Monitor Matching Methodology
Monitors in Digital Threat Monitoring (DTM) let you define conditions for searching artifacts (called Documents) collected from the deep and dark web for mentions of designated Topics or Entities. DTM uses a sophisticated process to transform Documents into standardized formats that are more likely to match the queries defined in Monitors and generate Alerts..
For more information about creating Monitors, see Create DTM Monitors.
Overview
Terminology
Matching process
Monitor Conditions
Topic Groups
Keyword Topic
Lucene Topic
Overview
The Monitor matching process to extract meaningful Alerts from Documents involves various data ingestion and transformation pipelines as represented in the following diagram:
- Documents are collected from various public and private sources from the internet and transformed to a specific data model.
- Documents are then sent to the Data Extraction and Classification pipeline.
- The extraction process attempts to identify any specific Topics found in that Document. It then attempts to classify the Document by applying labels indicating what the Document is likely about.
- Documents and the extracted and labeled information from the pipeline are sent together to the Monitor Matching pipeline.
- The matcher contains a set of Monitors (or queries) that specify what is being looked for in any given Document.
- If a Document or any of its extracted data matches a Monitor, an Alert is created. The Alert contains a reference to the Monitor and Document, and information about what caused the Document to match.
- The set of Alerts is sent to a persistent data store, from which they are displayed in the DTM web console and accessible through the DTM API.
DTM provides an intuitive workflow to create your own custom Monitor as well as customizable templates for common Monitor use cases. This article provides insight into the methodology used to match Monitor conditions and trigger Alerts for monitored entities.
For more information, see Build Effective Monitors.
Terminology
To understand the processes described in this article, it's important to know the terminology used throughout.
DTM Terminology
-
Document: Source material collected from searches of the deep and dark web. Documents contain the following:
-
Structured data in JSON format from the collected source material.
-
Any extracted Topics from the Document (including people, places, objects, products, and identifiers).
-
Any labels applied to the Document (including threat classifications, Document type, and language).
For a list of Document types, see DTM Monitor & Research Tools Fields.
-
-
Monitor: Structured query based on a set of nested conditions.
-
A structured set of criteria to search for in Documents.
-
Allows any part of the Document to be searched for matches.
-
Conditions can be nested and combined to create complex queries.
-
Full text (keyword) searches and Lucene queries are fully supported.
For more information, see Create DTM Monitors.
-
-
Alert: An indication that a Monitor matched content found in a Document.
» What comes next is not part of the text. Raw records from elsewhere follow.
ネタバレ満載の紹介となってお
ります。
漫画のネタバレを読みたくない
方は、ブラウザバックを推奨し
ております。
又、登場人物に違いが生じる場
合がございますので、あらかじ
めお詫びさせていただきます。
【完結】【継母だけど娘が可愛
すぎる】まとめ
Alerts contain the following:
-
A reference to the original Document.
-
Information about which Topics, labels, and text were matched from the Monitor configuration.
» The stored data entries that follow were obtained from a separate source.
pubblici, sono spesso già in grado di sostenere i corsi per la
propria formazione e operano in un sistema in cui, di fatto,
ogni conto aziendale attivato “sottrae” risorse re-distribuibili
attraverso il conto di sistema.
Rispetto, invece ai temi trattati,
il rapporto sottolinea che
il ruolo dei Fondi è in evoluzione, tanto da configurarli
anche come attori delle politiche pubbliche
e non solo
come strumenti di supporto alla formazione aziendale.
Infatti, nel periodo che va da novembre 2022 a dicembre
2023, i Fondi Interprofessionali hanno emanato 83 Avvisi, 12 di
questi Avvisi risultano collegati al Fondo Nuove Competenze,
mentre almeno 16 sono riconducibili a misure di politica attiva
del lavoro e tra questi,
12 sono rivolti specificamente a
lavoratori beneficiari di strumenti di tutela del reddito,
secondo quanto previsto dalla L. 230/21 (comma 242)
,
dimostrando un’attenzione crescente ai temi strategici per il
For more information, see Working with Alerts.
-
Monitor Matching Terminology
- Flatten: With JSON content, this process converts nested objects and arrays into key:value (KV) pairs for easier processing and analysis.
- Field: A flattened piece of the original Document to search.
- Token: The smallest set of characters or chunk of useful information contained in a field.
- Tokenize: The act of reducing a field to its component tokens.
- Normalize: Transform data into a standardized structure or format for improved processing.
- Analyzer: A process specific to the field being tokenized that reduces a field to its tokens. Analyzers can change the value of the source text to produce a token that more accurately matches its meaning.
Matching process
Matching starts by transforming (or flattening) the original Document into elements called fields. For example, consider the following original Document:
{
"__id": "00000000-0000-0000-0000-000000000000",
"__type": "message"
"body": "Hello from the Internet!"
"channel": {
"name": "Happy Thoughts"
}
"sender": {
"identity": {
"name": "John Smith"
}
}
}
The matching process flattens this JSON into the following set of fields:
__id: 00000000-0000-0000-0000-000000000000
__type: message
body: Hello from the Internet!
channel.name: Happy Thoughts
sender.identity.name: John Smith
We then tokenize each field to produce tokens using an Analyzer that is appropriate to that field.
Analyzer approach
The analyzing process helps to ensure that Monitor queries have the best possible chance of matching Documents, even if the original Document doesn’t exactly match the query term. In their original form, Documents collected by DTM often contain emojis or unexpected syntax and punctuation. These irregularities are specifically intended to thwart attempts to detect mentions of compromised data on the deep and dark web. Our Analyzers use a sophisticated approach to overcome these efforts, starting with a three-phased process to convert fields into tokens:
- Character Filter: Remove anything from the field that’s not useful. Examples could include whitespace, emoji, or punctuation.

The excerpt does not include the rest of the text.